Although the river has not yet posed a
See FLOOD, A-3
major threat, dealing with the volume of water has become an issue. “We are experiencing problems with the city infrastructure,” City Council president Mike Klaus said.
With Mayor David Anderson out of town, the city council called a meeting Tuesday afternoon to grant Klaus the power to declare a state of emergency.
The declaration states that the city is in eminent threat of flood danger and has no more resources to deal with water removal and levee protection.
“It’s better to be prepared and not go, than go and not be prepared,” City Administrator Stephen Boorman said.
The Kootenai is expected to stay near or above flood stage until this weekend, when the weather forecast calls for clearing.
Last week, Boundary County Emergency Management Director Bob Graham predicted the river would rise above the flood mark, “But not by a lot, and not for long.”
The U.S. Army Corps of Engineers has been keeping a watchful eye on the river, meeting regularly with Graham and officials at the Kootenai River Inn.
With an elevation of only 1,766 feet, Graham says the Inn is one of the primary locations of concern.
“We do have problems,” Graham said. “We may have to do some bagging.”
Tom Turpin, general manager of the Inn, said the rising water is an annual concern, but there is no need for alarm. “We’re monitoring it,” Turpin said.
People spent Wednesday filling and stacking sand bags along the shoreline below the Kootenai River Inn.
Volunteer flood fight team members and reservoir managers at the Corps remain on alert and ready to respond as necessary.
“We need to be prepared in case things don’t go well,” Boorman said. Boorman said this event has the potential to be worse than the flood of 2006.
Surface flooding has been reported throughout the valley, particularly in fields and low-lying areas. The river has overflowed its banks in many areas, though no damage to residences has been reported.
The Kootenai faces flooding nearly every year, but this has been an unusually wet spring, with record precipitation in the Kootenai River Basin at 200 percent of average.
Rain isn’t the only issue. The problems started months ago with a large snowpack that was late to melt. When temperatures finally warmed, the melt filled the Yaak, Moyie, and Fisher Rivers, all of which poured vast amounts of water into the Kootenai.
The Libby Dam is currently operating in risk management condition in efforts to keep the river levels controlled.
According to Scott Lawrence of the Seattle District of the Corps, the dam has been increasing outflow to manage water levels. The dam is currently seeing an inflow of 70,000 cubic feet per second and is releasing 40,000 cfs, up from last weekend’s 38,000 cfs. Officials at the dam expect more water before the weekend.
Levels at the Koocanusa Reservoir are near capacity, having risen a foot or more per day during the past week.

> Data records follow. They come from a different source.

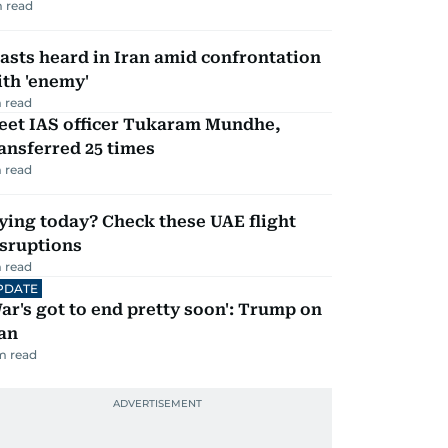
 read
asts heard in Iran amid confrontation
th 'enemy'
 read
eet IAS officer Tukaram Mundhe,
ansferred 25 times
 read
ying today? Check these UAE flight
isruptions
 read
PDATE
ar's got to end pretty soon': Trump on
an
m read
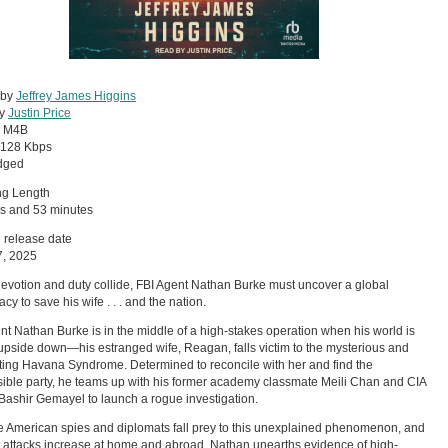
 by
Jeffrey James Higgins
by
Justin Price
:
M4B
128 Kbps
dged
ng Length
s and 53 minutes
 release date
7, 2025
votion and duty collide, FBI Agent Nathan Burke must uncover a global
cy to save his wife . . . and the nation.
nt Nathan Burke is in the middle of a high-stakes operation when his world is
upside down—his estranged wife, Reagan, falls victim to the mysterious and
ating Havana Syndrome. Determined to reconcile with her and find the
ible party, he teams up with his former academy classmate Meili Chan and CIA
 Bashir Gemayel to launch a rogue investigation.
 American spies and diplomats fall prey to this unexplained phenomenon, and
st attacks increase at home and abroad, Nathan unearths evidence of high-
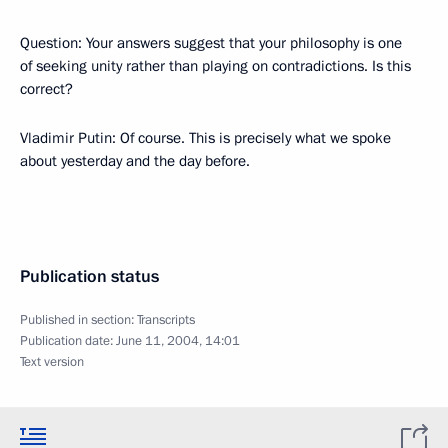
Question: Your answers suggest that your philosophy is one
of seeking unity rather than playing on contradictions. Is this
correct?
Vladimir Putin: Of course. This is precisely what we spoke
about yesterday and the day before.
Publication status
Published in section:
Transcripts
Publication date:
June 11, 2004, 14:01
Text version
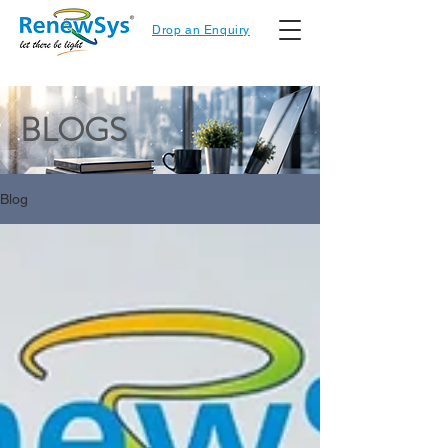
Drop an Enquiry
BLOGS
Blog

The reservoir is expected to continue rising and may reach capacity before the end of the week.
The Corps reports this is the third highest reservoir volume in the past 50 years. They intend to hold the current flow rate and try to keep the river level at 1,765 through this week. The Corps is fighting to keep the upper pool from overflowing while also moderating the flow to keep the Kootenai from flooding. They are also concerned with Kootenay Lake, where levels are the highest they have been since 1974.
With more rain expected, Graham says it’s not over yet. “The river is still going up.”
The National Weather Service expects water levels to drop by this weekend, but flood and landslide warnings are still in effect. Boundary County Commissioners ask all boaters on the river above Bonners Ferry to observe a “no wake” zone to help with erosion control.